This year, the season started well in advance and 11 species of migratory birds have been spotted in these sanctuaries.
After a two-year lull following Cyclone Gaja which ravaged districts of the Cauvery Delta, birds in large numbers visited the sanctuaries of Vaduvur, Udhayamarthandam and Point Calimere in the districts of Tiruvarur and Nagapattinam.
“This time the season started well in advance, and we have a lot of birds in Vaduvur, Udhayamarthandam and Point Calimere. The climate is ideal for the birds to congregate for nesting and breeding, ”said K. Arivoli, district forestry officer, Tiruvarur. He said the district experienced a sharp decrease in bird arrivals in 2018 and 2019; now the situation has become somewhat normal with the arrival of migratory birds – domestic and foreign – and local.
Mr Arivoli said 11 species of migratory birds – including Eurasian coot, white spoonbill, flamingo, American duck, white ibis, shining ibis, pheasant-tailed jacana, the Asian open-billed stork, the round-headed goose and the small flamingo sanctuaries. In addition, there are 33 local species. “The Forestry Department regularly patrols the areas to prevent poaching. We also made sure that the birds had adequate prey as this is important for raising their chicks, ”he explained.
S. Balachandran, deputy director of the Bombay Natural History Society, said that unlike Vaduvur and Udhyamarthandam, 90% of the birds arriving at Point Calimere were alien species. “Vaduvur is where local birds, including intermediate egret, white ibis and darts, nest in good numbers. Ducks like Garganey and Northern Shoveller, which migrate from arctic and subarctic regions, have started arriving in Vaduvur, ”he said.
The ornithologist, who stayed at Point Calimere, said there would be two waves of migration; the first wave would normally start in early October. “But only 25% of the birds from the first wave will stay behind, while the rest will leave for other places. For the second wave, Point Calimere is the final destination. But again, their stay will depend on the level of the water in the sanctuary, ”Mr. Balachandran said.
About 40 types of backhoes, two types of flamingos, gulls, terns and ducks arrived at Point Calimere.
Mr Balachandran said that since there was rain, the mixing of sea water and fresh water would lead to an overgrowth of prey, and this was an ideal condition for the birds.

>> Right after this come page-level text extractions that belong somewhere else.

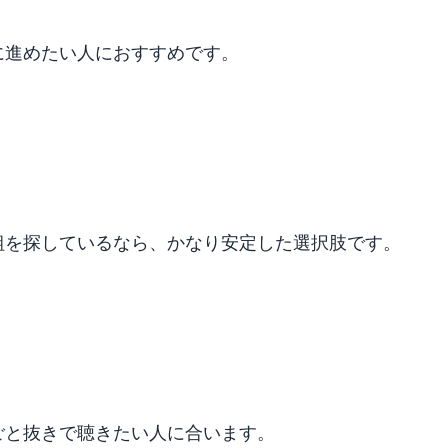
に進めたい人におすすめです。
組を探しているなら、かなり安定した選択肢です。
ごと抜きで聴きたい人に合います。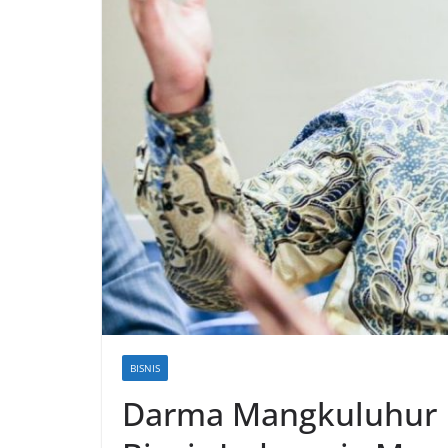
BISNIS
Darma Mangkuluhur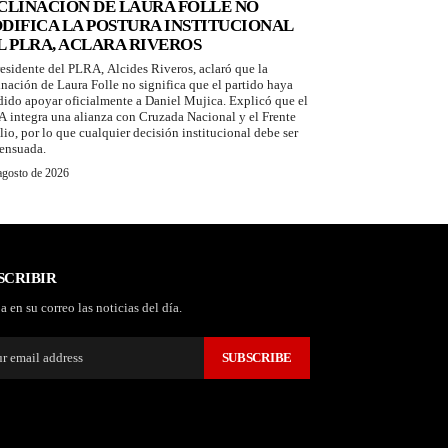
CLINACIÓN DE LAURA FOLLE NO
DIFICA LA POSTURA INSTITUCIONAL
L PLRA, ACLARA RIVEROS
residente del PLRA, Alcides Riveros, aclaró que la
inación de Laura Folle no significa que el partido haya
dido apoyar oficialmente a Daniel Mujica. Explicó que el
 integra una alianza con Cruzada Nacional y el Frente
io, por lo que cualquier decisión institucional debe ser
ensuada.
agosto de 2026
SCRIBIR
a en su correo las noticias del día.
SUBSCRIBE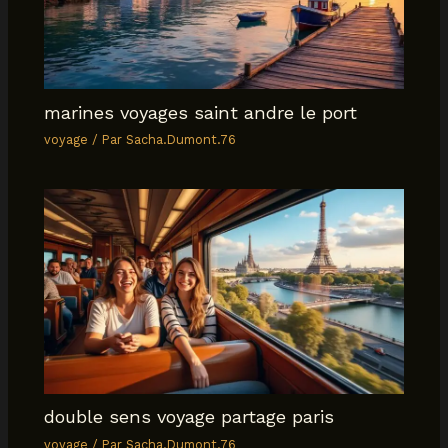
marines voyages saint andre le port
voyage
/ Par
Sacha.Dumont.76
double sens voyage partage paris
voyage
/ Par
Sacha.Dumont.76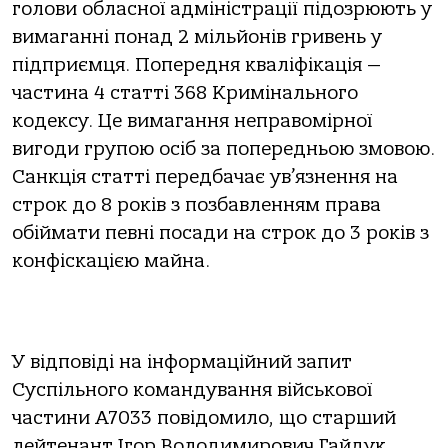
голови обласної адміністрації підозрюють у
вимаганні понад 2 мільйонів гривень у
підприємця. Попередня кваліфікація —
частина 4 статті 368 Кримінального
кодексу. Це вимагання неправомірної
вигоди групою осіб за попередньою змовою.
Санкція статті передбачає ув’язнення на
строк до 8 років з позбавленням права
обіймати певні посади на строк до 3 років з
конфіскацією майна.
У відповіді на інформаційний запит
Суспільного командування військової
частини А7033 повідомило, що старший
лейтенант Ігор Володимирович Гайдук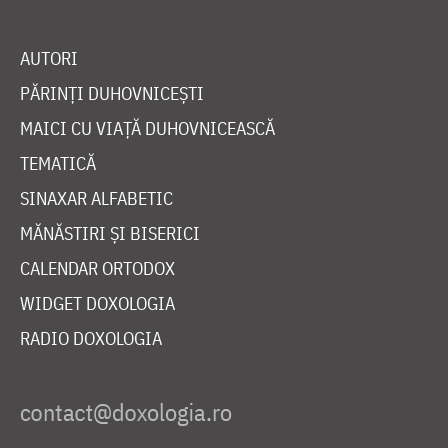
AUTORI
PĂRINȚI DUHOVNICEȘTI
MAICI CU VIAȚĂ DUHOVNICEASCĂ
TEMATICĂ
SINAXAR ALFABETIC
MĂNĂSTIRI ȘI BISERICI
CALENDAR ORTODOX
WIDGET DOXOLOGIA
RADIO DOXOLOGIA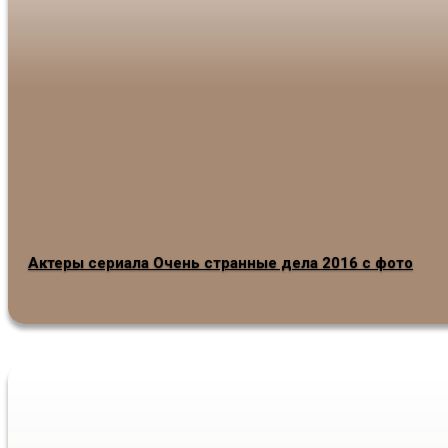
Актеры сериала Очень странные дела 2016 с фото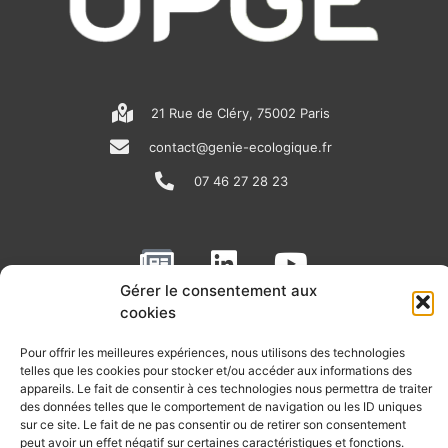
21 Rue de Cléry, 75002 Paris
contact@genie-ecologique.fr
07 46 27 28 23
N
L
Y
e
i
o
Gérer le consentement aux
w
n
u
cookies
RECEVOIR L'ACTU DE LA FILIÈRE
s
k
t
Pour offrir les meilleures expériences, nous utilisons des technologies
p
e
u
Retrouvez tous les mois les articles terrain de nos adhérents, les
telles que les cookies pour stocker et/ou accéder aux informations des
rendez-vous importants de la filière, nos offres de stages et
appareils. Le fait de consentir à ces technologies nous permettra de traiter
a
d
b
d’emplois…
des données telles que le comportement de navigation ou les ID uniques
p
i
e
sur ce site. Le fait de ne pas consentir ou de retirer son consentement
peut avoir un effet négatif sur certaines caractéristiques et fonctions.
Je m'abonne à la lettre d'info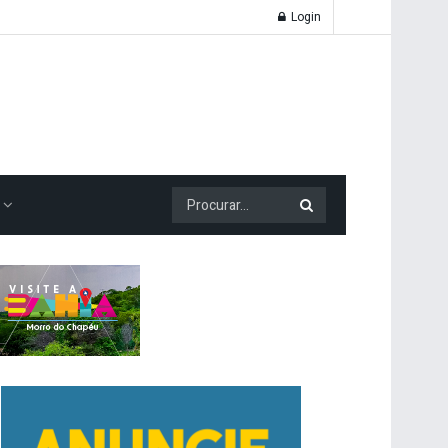
Login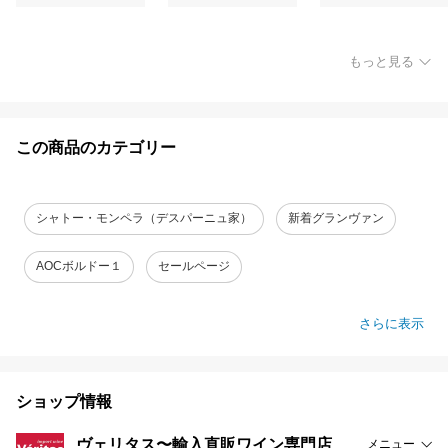
もっと見る
この商品のカテゴリー
シャトー・モンペラ（デスパーニュ家）
新着グランヴァン
AOCボルドー１
セールページ
さらに表示
ショップ情報
ヴェリタス〜輸入直販ワイン専門店
メニュー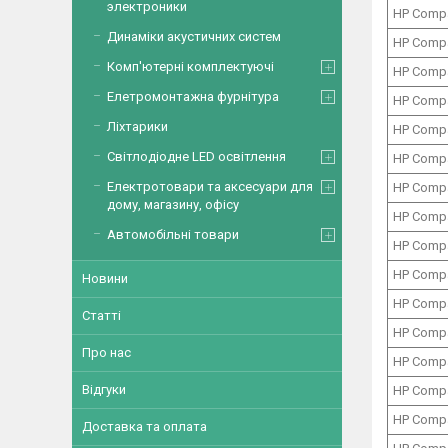
электроники
HP Comp
Динаміки акустичних систем
HP Comp
Комп'ютерні комплектуючі
HP Comp
Елетромонтажна фурнітура
HP Comp
Ліхтарики
HP Comp
Світлодіодне LED освітлення
HP Comp
Електротовари та аксесуари для
HP Comp
дому, магазину, офісу
HP Comp
Автомобільні товари
HP Comp
HP Comp
Новини
HP Comp
Статті
HP Comp
Про нас
HP Comp
Відгуки
HP Comp
HP Comp
Доставка та оплата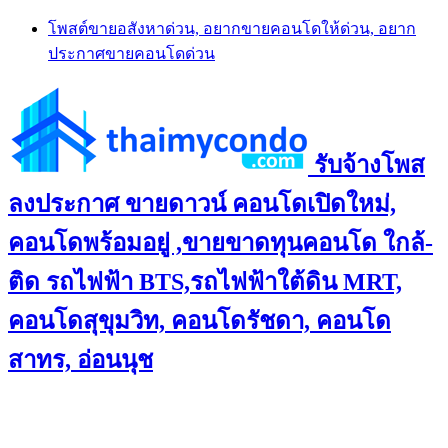
Skip
โพสต์ขายอสังหาด่วน, อยากขายคอนโดให้ด่วน, อยาก
to
ประกาศขายคอนโดด่วน
content
รับจ้างโพส
ลงประกาศ ขายดาวน์ คอนโดเปิดใหม่,
คอนโดพร้อมอยู่ ,ขายขาดทุนคอนโด ใกล้-
ติด รถไฟฟ้า BTS,รถไฟฟ้าใต้ดิน MRT,
คอนโดสุขุมวิท, คอนโดรัชดา, คอนโด
สาทร, อ่อนนุช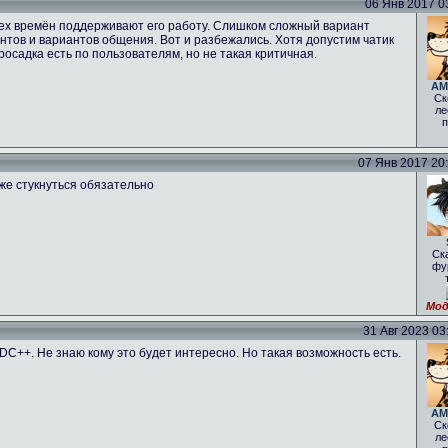
06 Янв 2017 03
 тех времён поддерживают его работу. Слишком сложный вариант
нтов и вариантов общения. Вот и разбежались. Хотя допустим чатик
росадка есть по пользователям, но не такая критичная.
AM
Ск
ле
п
07 Янв 2017 20:1
оже стукнуться обязательно
Ск
фу
Мод
31 Авг 2023 03:
 DC++. Не знаю кому это будет интересно. Но такая возможность есть.
AM
Ск
ле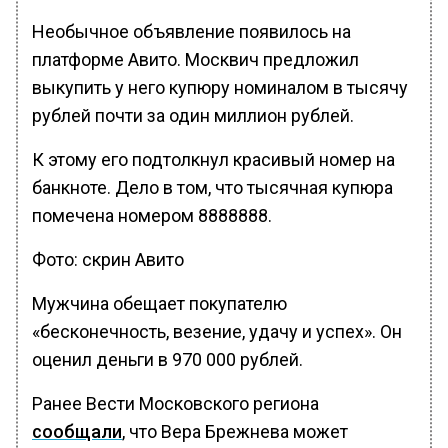
Необычное объявление появилось на
платформе Авито. Москвич предложил
выкупить у него купюру номиналом в тысячу
рублей почти за один миллион рублей.
К этому его подтолкнул красивый номер на
банкноте. Дело в том, что тысячная купюра
помечена номером 8888888.
Фото: скрин Авито
Мужчина обещает покупателю
«бесконечность, везение, удачу и успех». Он
оценил деньги в 970 000 рублей.
Ранее Вести Московского региона
сообщали
, что Вера Брежнева может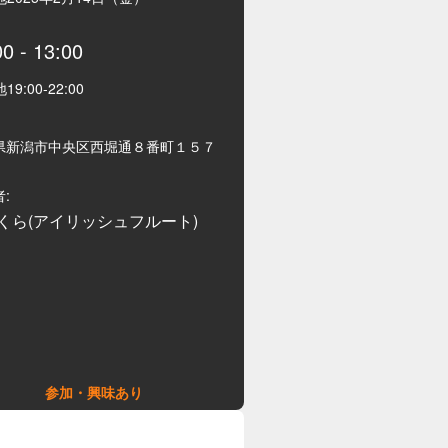
00
-
13:00
地
19:00
-
22:00
県新潟市中央区西堀通８番町１５７
:
くら(アイリッシュフルート)
参加・興味あり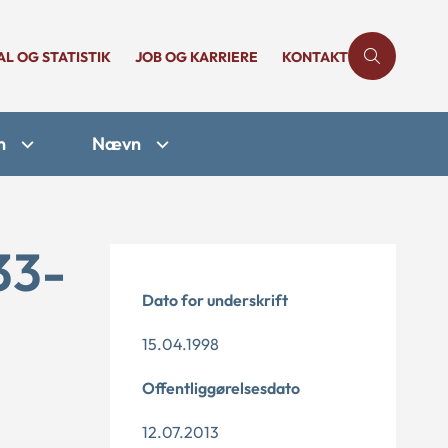
AL OG STATISTIK
JOB OG KARRIERE
KONTAKT
n
Nævn
33-
Dato for underskrift
15.04.1998
Offentliggørelsesdato
12.07.2013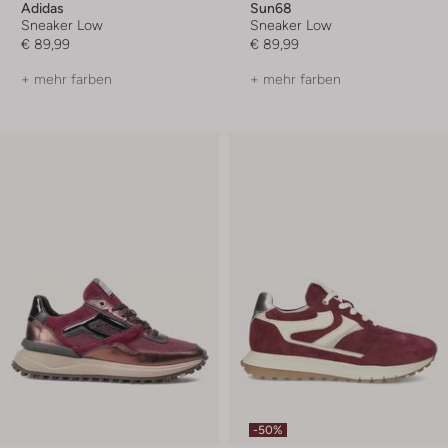
Adidas
Sun68
Sneaker Low
Sneaker Low
€ 89,99
€ 89,99
+ mehr farben
+ mehr farben
-50%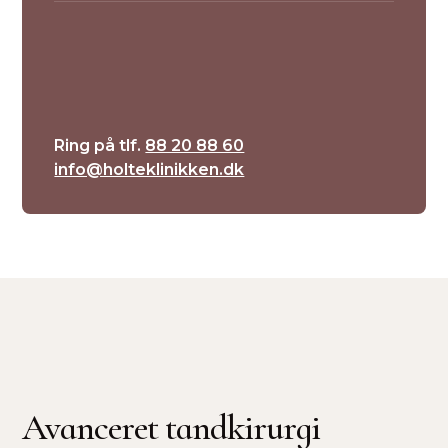
Ring på tlf.
88 20 88 60
info@holteklinikken.dk
Avanceret tandkirurgi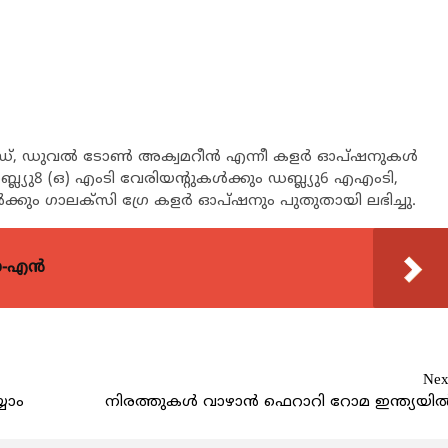
ഡ്, ഡുവല്‍ ടോണ്‍ അക്വമറീന്‍ എന്നീ കളര്‍ ഓപ്ഷനുകള്‍
്ല്യു8 (ഒ) എംടി വേരിയന്റുകള്‍ക്കും ഡബ്ല്യു6 എഎംടി,
ക്കും ഗാലക്‌സി ഗ്രേ കളര്‍ ഓപ്ഷനും പുതുതായി ലഭിച്ചു.
യോ-എൻ
Nex
യാം
നിരത്തുകള്‍ വാഴാന്‍ ഫെറാറി റോമ ഇന്ത്യയില്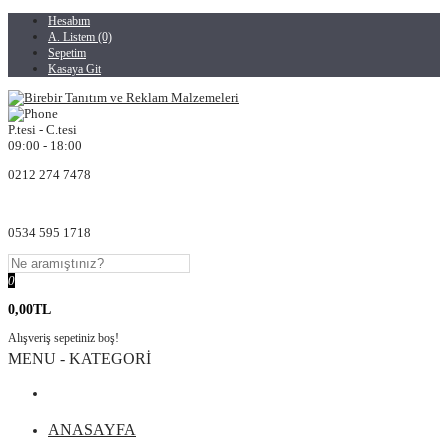
Hesabım
A. Listem (0)
Sepetim
Kasaya Git
P.tesi - C.tesi
09:00 - 18:00
0212 274 7478
0534 595 1718
0
0,00TL
Alışveriş sepetiniz boş!
MENU - KATEGORİ
ANASAYFA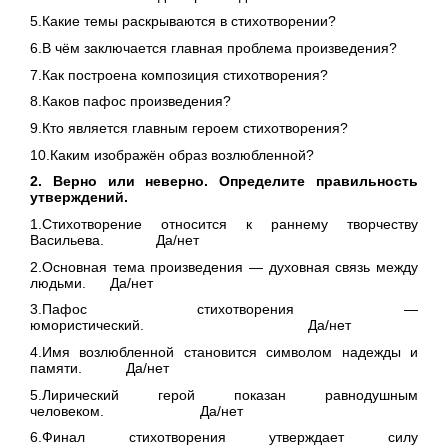
5.Какие темы раскрываются в стихотворении?
6.В чём заключается главная проблема произведения?
7.Как построена композиция стихотворения?
8.Каков пафос произведения?
9.Кто является главным героем стихотворения?
10.Каким изображён образ возлюбленной?
2. Верно или неверно. Определите правильность
утверждений.
1.Стихотворение относится к раннему творчеству
Васильева. Да/нет
2.Основная тема произведения — духовная связь между
людьми. Да/нет
3.Пафос стихотворения —
юмористический. Да/нет
4.Имя возлюбленной становится символом надежды и
памяти. Да/нет
5.Лирический герой показан равнодушным
человеком. Да/нет
6.Финал стихотворения утверждает силу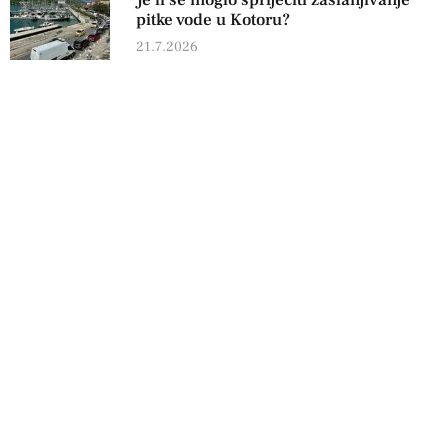
Je li se moglo spriječiti zaslanjivanje
pitke vode u Kotoru?
21.7.2026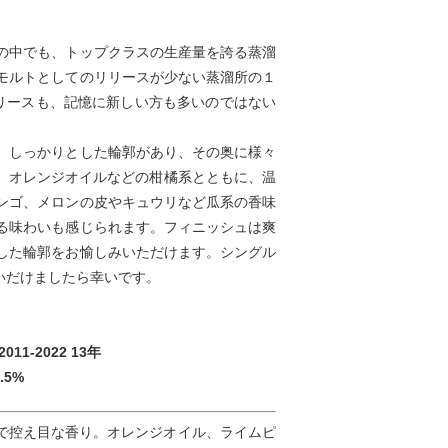
の中でも、トップクラスの生産量を誇る蒸溜
モルトとしてのリリースが少ない蒸溜所の１
ルリリースも、記憶に新しい方も多いのではない
、しっかりとした輪郭があり、その奥に様々
は、オレンジオイルなどの柑橘系とともに、温
ンゴ、メロンの皮やキュウリなど瓜系の香味
る味わいも感じられます。フィニッシュは爽
した輪郭をお愉しみいただけます。シングル
いだけましたら幸いです。
11-2022 13年
.5%
で控え目な香り。オレンジオイル、ライムピ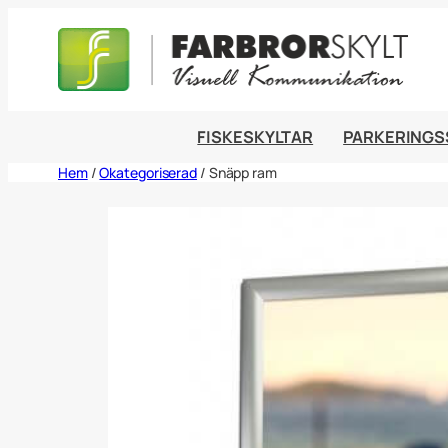
Hoppa
till
innehåll
FISKESKYLTAR
PARKERINGS
Hem
/
Okategoriserad
/ Snäpp ram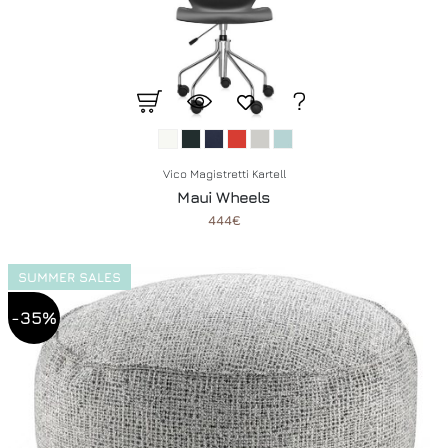
Vico Magistretti Kartell
Maui Wheels
444€
SUMMER SALES
-35%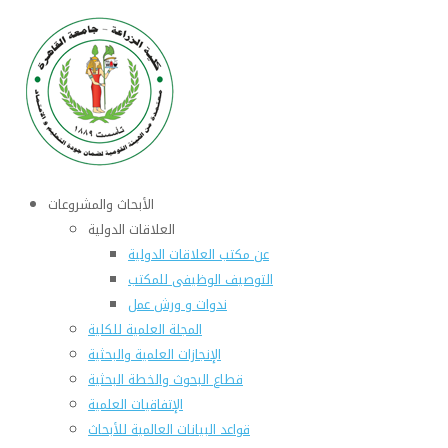
الأبحاث والمشروعات
العلاقات الدولية
عن مكتب العلاقات الدولية
التوصيف الوظيفى للمكتب
ندوات و ورش عمل
المجلة العلمية للكلية
الإنجازات العلمية والبحثية
قطاع البحوث والخطة البحثية
الإتفاقيات العلمية
قواعد البيانات العالمية للأبحاث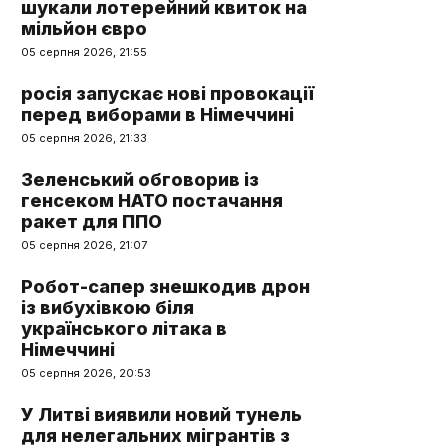
шукали лотерейний квиток на
мільйон євро
05 серпня 2026, 21:55
росія запускає нові провокації
перед виборами в Німеччині
05 серпня 2026, 21:33
Зеленський обговорив із
генсеком НАТО постачання
ракет для ППО
05 серпня 2026, 21:07
Робот-сапер знешкодив дрон
із вибухівкою біля
українського літака в
Німеччині
05 серпня 2026, 20:53
У Литві виявили новий тунель
для нелегальних мігрантів з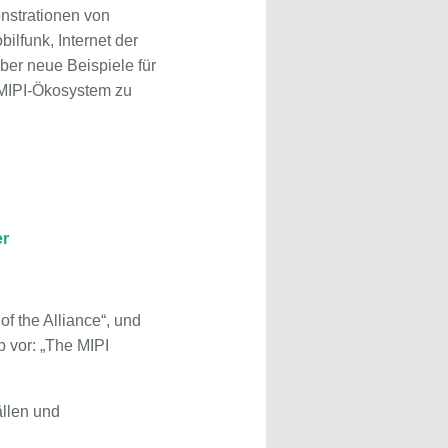
onstrationen von
lfunk, Internet der
ber neue Beispiele für
 MIPI-Ökosystem zu
er
of the Alliance“, und
p vor: „The MIPI
ällen und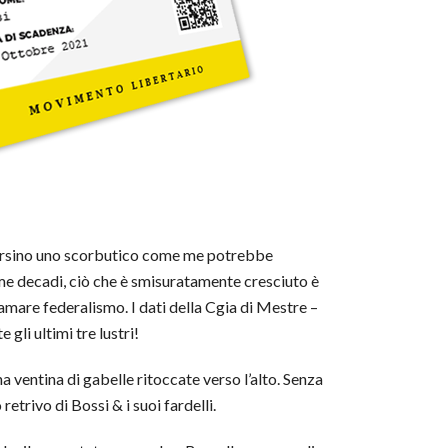
 persino uno scorbutico come me potrebbe
ultime decadi, ciò che è smisuratamente cresciuto è
iamare federalismo. I dati della Cgia di Mestre –
 gli ultimi tre lustri!
a ventina di gabelle ritoccate verso l’alto. Senza
etrivo di Bossi & i suoi fardelli.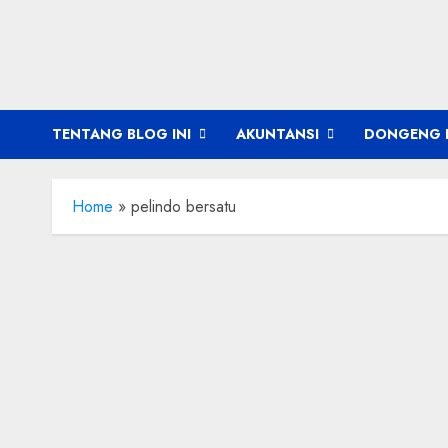
Skip
to
content
TENTANG BLOG INI
AKUNTANSI
DONGENG 
Home
»
pelindo bersatu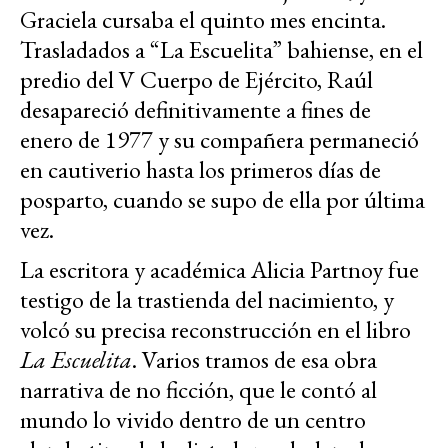
Graciela cursaba el quinto mes encinta.
Trasladados a “La Escuelita” bahiense, en el
predio del V Cuerpo de Ejército, Raúl
desapareció definitivamente a fines de
enero de 1977 y su compañera permaneció
en cautiverio hasta los primeros días de
posparto, cuando se supo de ella por última
vez.
La escritora y académica Alicia Partnoy fue
testigo de la trastienda del nacimiento, y
volcó su precisa reconstrucción en el libro
La Escuelita
. Varios tramos de esa obra
narrativa de no ficción, que le contó al
mundo lo vivido dentro de un centro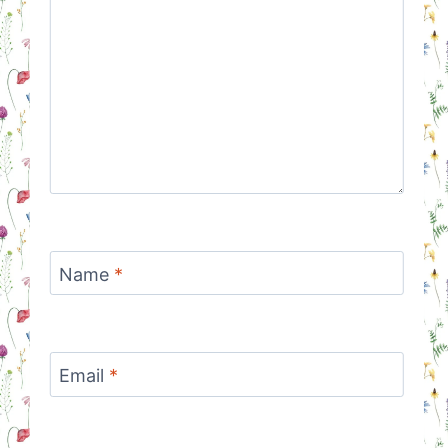
Name
*
Email
*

Recalling the days when the skies were covered with migrating birds, he said local conditions caused by climate change had contributed to the decline in numbers.
“When other natural habitats dry up after January, the only habitat for birds will be a salt industry reservoir. We have to find a way, maybe divert the seawater to other parts of the swamp, to make it wet all year round, ”Balachandran said. “The marshes have dried up because they are at the end of the Cauvery delta. We should also revive the ancient tributaries that brought water to the Vedaranyam swamp. It will be very helpful to restore the habitat, ”he said.